Yuriy Galkin: For its Beauty Alone
Author: Selwyn Harris
View record and artist detailsRecord and Artist Details
Musicians: |
Matt Mitchell (p) |
Label: |
self-released (CD) |
Magazine Review Date: |
March/2020 |
Media Format: |
CD |
RecordDate: |
Dec 2017 |
Bassist Yuriy Galkin lived in London for seven years having studied as a postgraduate at Royal Academy of Music, returning briefly to his Russian birthplace before finally relocating to New York at the start of 2017. Previous to leaving the UK, he recorded a freshly inventive nonet debut Nine of a Kind drawing on his growing reputation for post-Gil Evans large ensemble writing. It’s taken him eight years to go about recording a second album but … For its Beauty Alone continues the bassist’s rigorous, thoughtful methods of composition, though this time in a more sparsely textured acoustic quartet setting. It features a few leading architects of contemporary leftfield New York jazz, including the singular saxophonist David Binney, and embraces the scene’s cutting-edge fluidity across stylistic and compositional-improv borders.

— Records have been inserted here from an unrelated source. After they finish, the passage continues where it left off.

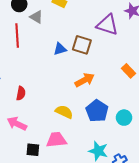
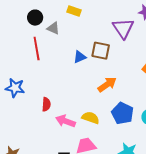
purple triangle: (107, 25) -> (123, 28), turned 45
pink arrow: (17, 124) -> (66, 121), moved

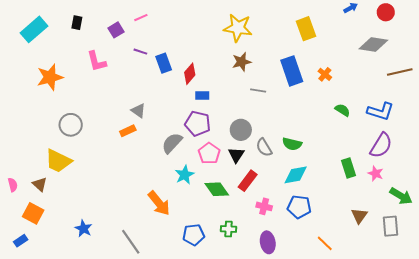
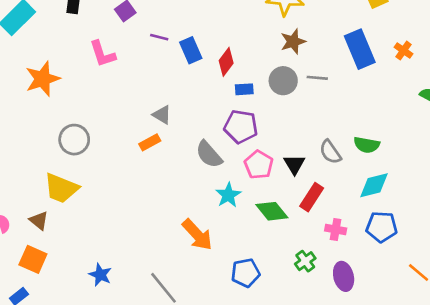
gray circle: (241, 130) -> (283, 81), moved
gray semicircle: (172, 143) -> (209, 154), turned -80
green cross: (229, 229) -> (305, 261), moved, turned -35

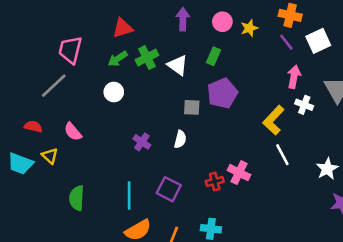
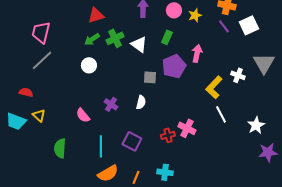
pink trapezoid: (70, 50) -> (41, 32), moved
pink arrow: (294, 77) -> (197, 53), moved
pink semicircle: (73, 132) -> (83, 115), moved

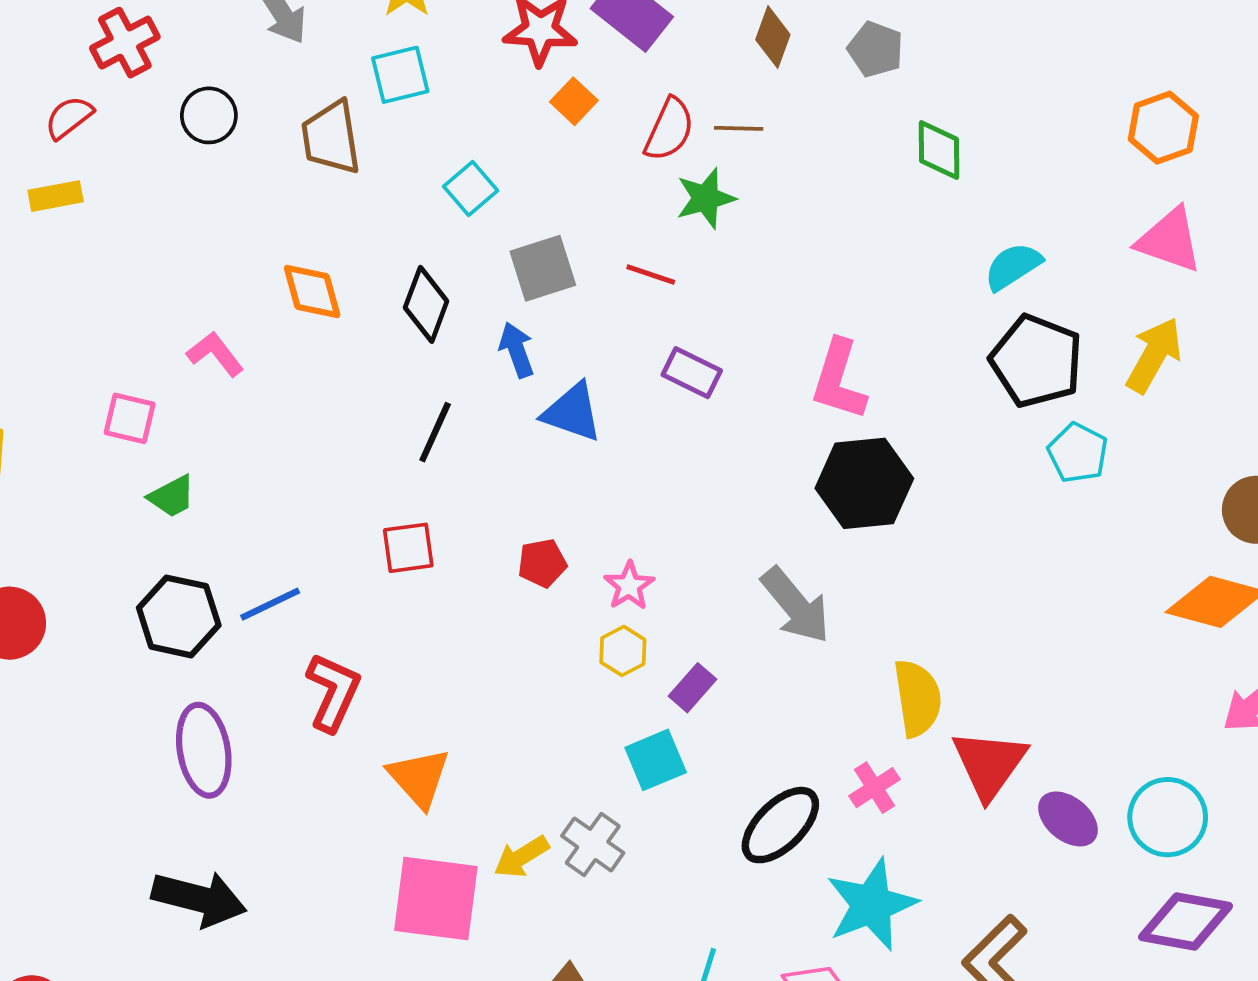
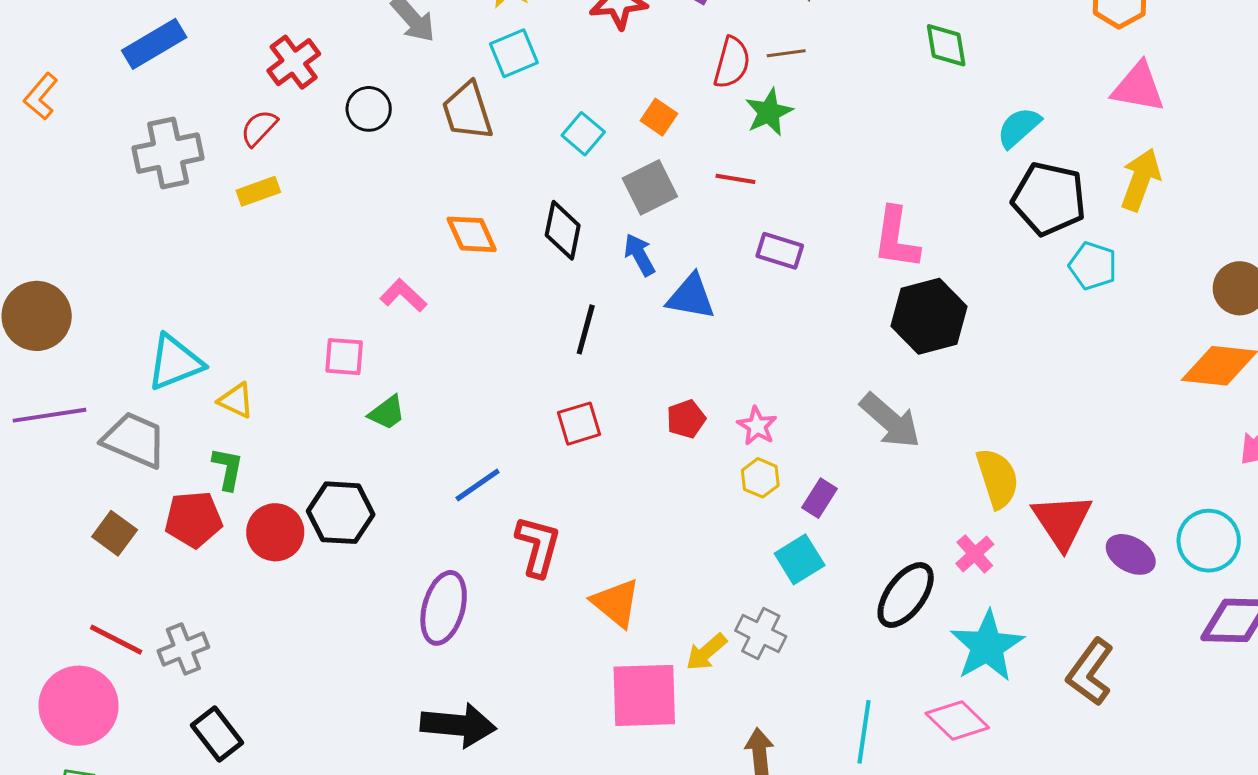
orange square: (574, 101) -> (659, 117), moved
black hexagon: (179, 616) -> (341, 513), moved
purple ellipse: (204, 750) -> (444, 608), turned 34

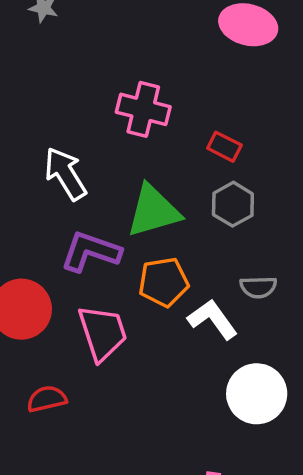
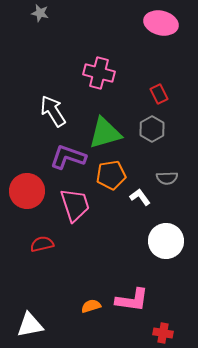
red rectangle: (224, 147) -> (159, 94), moved, turned 36
white L-shape: (213, 319) -> (140, 197), size x0.7

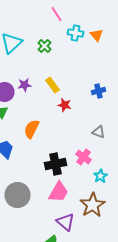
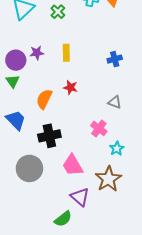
yellow rectangle: (52, 85) -> (66, 53), turned 35
red star: (64, 105) -> (70, 87), moved
black cross: (56, 164) -> (49, 136), moved
pink trapezoid: (58, 192) -> (73, 165), turned 120

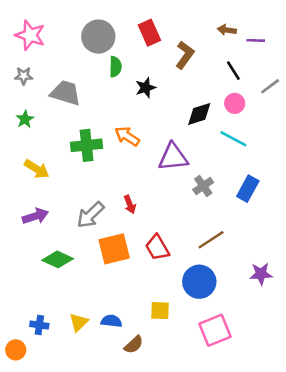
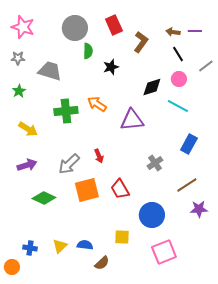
brown arrow: (227, 30) -> (173, 32), moved
gray cross: (203, 186) -> (155, 163), moved
brown line: (211, 240) -> (187, 185), moved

Galkin’s writing highlights angular, insistent vamps and cryptic harmonies although both the delightfully warm title ballad and swanky ‘Cradle Song’ cut through the album’s otherwise largely austere, dry tone, while the pianist Matt Mitchell on analogue Prophet 5 synthesiser conjures an understatedly eerie sci-fi-ish soundtrack ambience on a few tracks. On the whole it’s not an easy album to warm to, though every now and then, something beautifully enigmatic rises to the surface.